[Saved data entries]
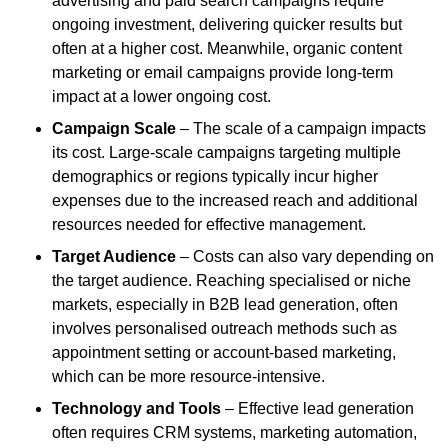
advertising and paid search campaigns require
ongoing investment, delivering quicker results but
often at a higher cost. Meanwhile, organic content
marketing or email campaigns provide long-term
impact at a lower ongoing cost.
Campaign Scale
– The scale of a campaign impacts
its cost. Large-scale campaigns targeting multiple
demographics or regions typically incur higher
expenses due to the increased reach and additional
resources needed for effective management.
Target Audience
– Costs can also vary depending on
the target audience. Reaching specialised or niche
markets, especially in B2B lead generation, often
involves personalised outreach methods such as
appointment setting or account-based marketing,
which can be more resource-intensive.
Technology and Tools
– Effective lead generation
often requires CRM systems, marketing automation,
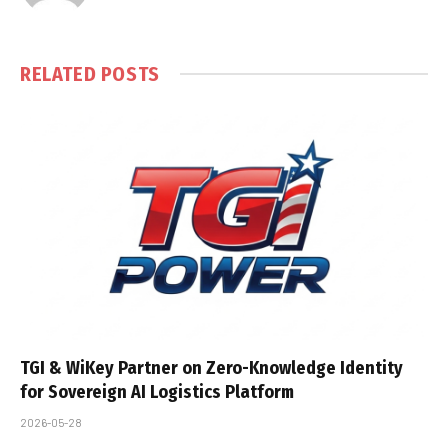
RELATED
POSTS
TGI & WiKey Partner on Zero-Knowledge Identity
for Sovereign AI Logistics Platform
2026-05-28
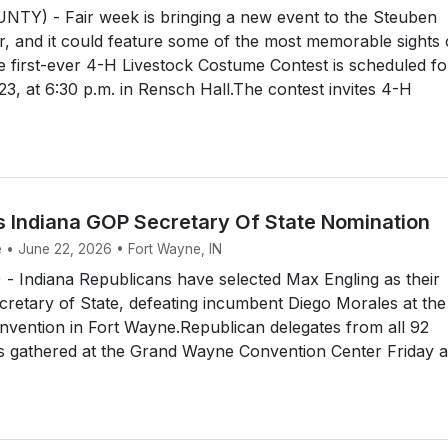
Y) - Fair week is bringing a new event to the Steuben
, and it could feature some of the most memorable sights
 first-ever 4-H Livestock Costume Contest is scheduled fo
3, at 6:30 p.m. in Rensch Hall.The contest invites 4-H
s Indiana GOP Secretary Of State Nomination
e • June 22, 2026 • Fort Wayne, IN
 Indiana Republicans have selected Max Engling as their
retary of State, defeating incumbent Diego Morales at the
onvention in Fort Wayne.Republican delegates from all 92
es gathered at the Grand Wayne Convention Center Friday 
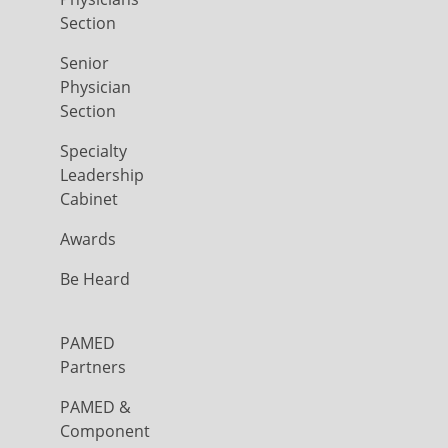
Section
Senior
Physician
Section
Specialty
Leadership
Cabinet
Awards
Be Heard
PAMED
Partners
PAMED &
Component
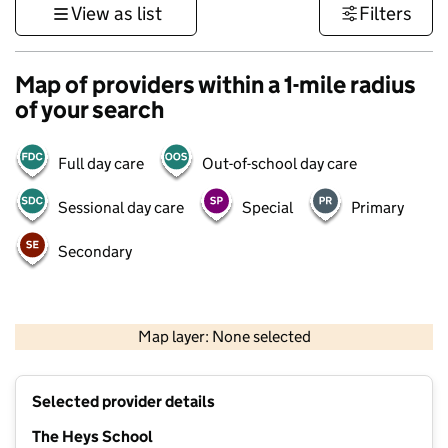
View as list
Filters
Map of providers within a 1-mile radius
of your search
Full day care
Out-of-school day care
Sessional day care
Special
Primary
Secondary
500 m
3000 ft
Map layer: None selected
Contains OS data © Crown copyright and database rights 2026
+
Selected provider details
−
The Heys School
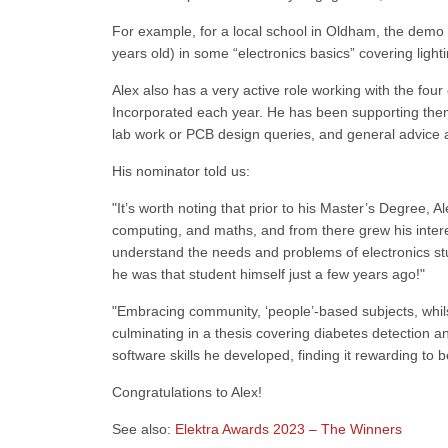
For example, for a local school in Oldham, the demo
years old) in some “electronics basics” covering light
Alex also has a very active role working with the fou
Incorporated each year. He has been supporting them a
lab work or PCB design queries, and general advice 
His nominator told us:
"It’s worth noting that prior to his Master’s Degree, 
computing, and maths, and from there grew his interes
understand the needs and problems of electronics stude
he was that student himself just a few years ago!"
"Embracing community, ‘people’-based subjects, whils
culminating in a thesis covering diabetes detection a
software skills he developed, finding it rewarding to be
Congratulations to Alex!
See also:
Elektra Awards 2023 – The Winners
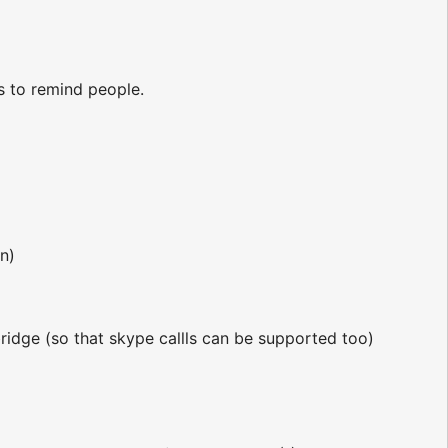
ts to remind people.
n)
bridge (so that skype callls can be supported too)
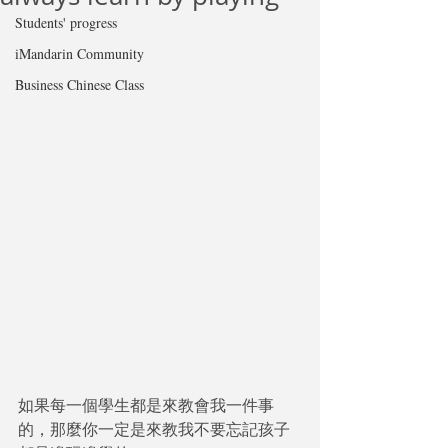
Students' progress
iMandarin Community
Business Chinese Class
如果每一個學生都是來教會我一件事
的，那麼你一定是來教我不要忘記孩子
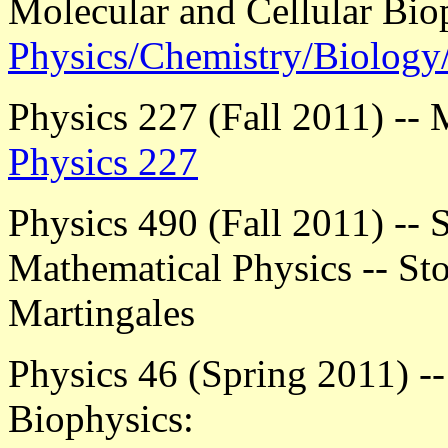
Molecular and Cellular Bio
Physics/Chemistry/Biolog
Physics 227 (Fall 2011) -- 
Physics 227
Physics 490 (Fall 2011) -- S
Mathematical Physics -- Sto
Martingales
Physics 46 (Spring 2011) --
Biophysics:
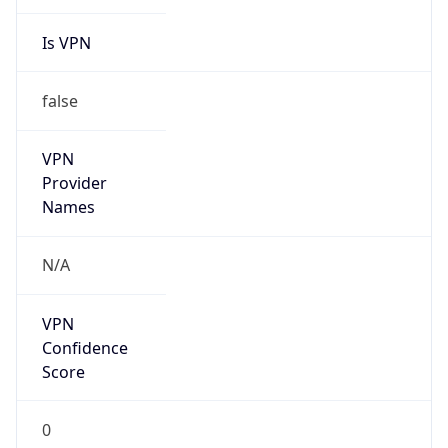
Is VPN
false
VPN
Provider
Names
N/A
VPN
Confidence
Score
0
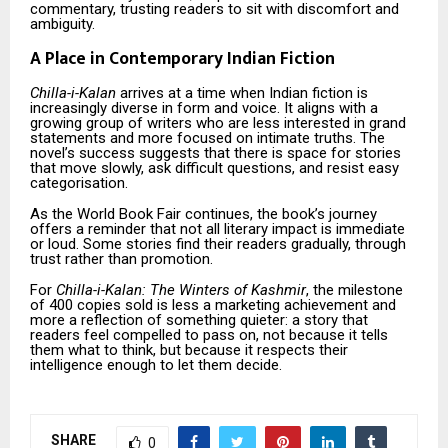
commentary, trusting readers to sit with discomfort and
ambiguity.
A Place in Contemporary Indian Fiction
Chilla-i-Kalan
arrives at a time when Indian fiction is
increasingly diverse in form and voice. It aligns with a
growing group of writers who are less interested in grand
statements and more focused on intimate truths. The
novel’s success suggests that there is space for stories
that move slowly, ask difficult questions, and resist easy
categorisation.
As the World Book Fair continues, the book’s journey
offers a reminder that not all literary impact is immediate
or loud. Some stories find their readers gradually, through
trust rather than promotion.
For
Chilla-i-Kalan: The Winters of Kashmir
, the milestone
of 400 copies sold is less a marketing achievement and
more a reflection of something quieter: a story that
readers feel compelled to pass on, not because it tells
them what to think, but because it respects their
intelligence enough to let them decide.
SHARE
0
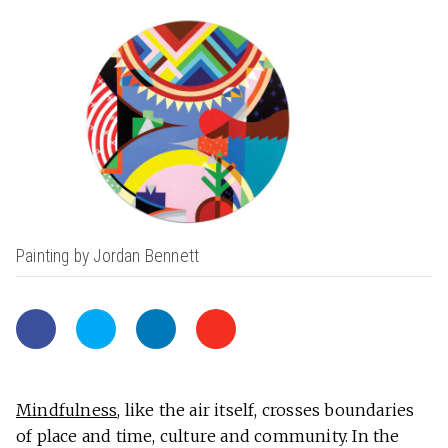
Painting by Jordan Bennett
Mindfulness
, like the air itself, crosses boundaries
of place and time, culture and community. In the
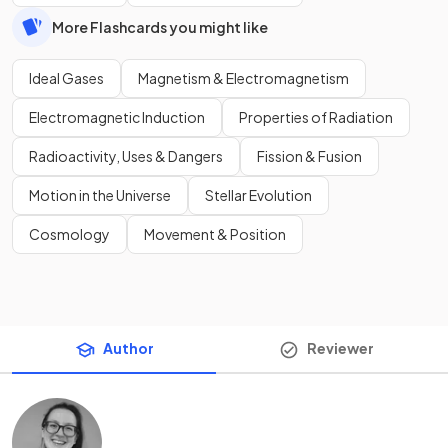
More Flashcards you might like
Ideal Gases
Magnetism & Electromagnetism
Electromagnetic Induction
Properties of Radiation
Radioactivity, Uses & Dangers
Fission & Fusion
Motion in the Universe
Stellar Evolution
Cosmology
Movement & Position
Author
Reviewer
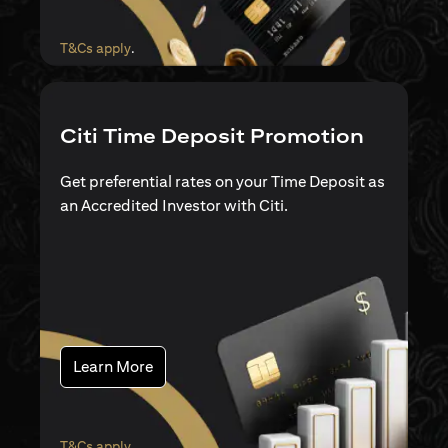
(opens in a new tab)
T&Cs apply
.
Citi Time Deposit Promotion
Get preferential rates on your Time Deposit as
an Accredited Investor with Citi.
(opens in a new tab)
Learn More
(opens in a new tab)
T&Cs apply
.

Required work:
The answer must be the part of the records that opens with the line containing "TGI & WiKey" and closes with the line containing "His nominator told", reproduced exactly, with no pictures.

Answer box:
TGI & WiKey Partner on Zero-Knowledge Identity
for Sovereign AI Logistics Platform
2026-05-28
Y) - Fair week is bringing a new event to the Steuben
, and it could feature some of the most memorable sights
 first-ever 4-H Livestock Costume Contest is scheduled fo
3, at 6:30 p.m. in Rensch Hall.The contest invites 4-H
s Indiana GOP Secretary Of State Nomination
e • June 22, 2026 • Fort Wayne, IN
 Indiana Republicans have selected Max Engling as their
retary of State, defeating incumbent Diego Morales at the
onvention in Fort Wayne.Republican delegates from all 92
es gathered at the Grand Wayne Convention Center Friday 
Section
Senior
Physician
Section
Specialty
Leadership
Cabinet
Awards
Be Heard
PAMED
Partners
PAMED &
Component
View as list
Filters
Map of providers within a 1-mile radius
of your search
Full day care
Out-of-school day care
Sessional day care
Special
Primary
Secondary
500 m
3000 ft
Map layer: None selected
Contains OS data © Crown copyright and database rights 2026
+
Selected provider details
−
The Heys School
For example, for a local school in Oldham, the demo
years old) in some “electronics basics” covering light
Alex also has a very active role working with the fou
Incorporated each year. He has been supporting them a
lab work or PCB design queries, and general advice 
His nominator told us:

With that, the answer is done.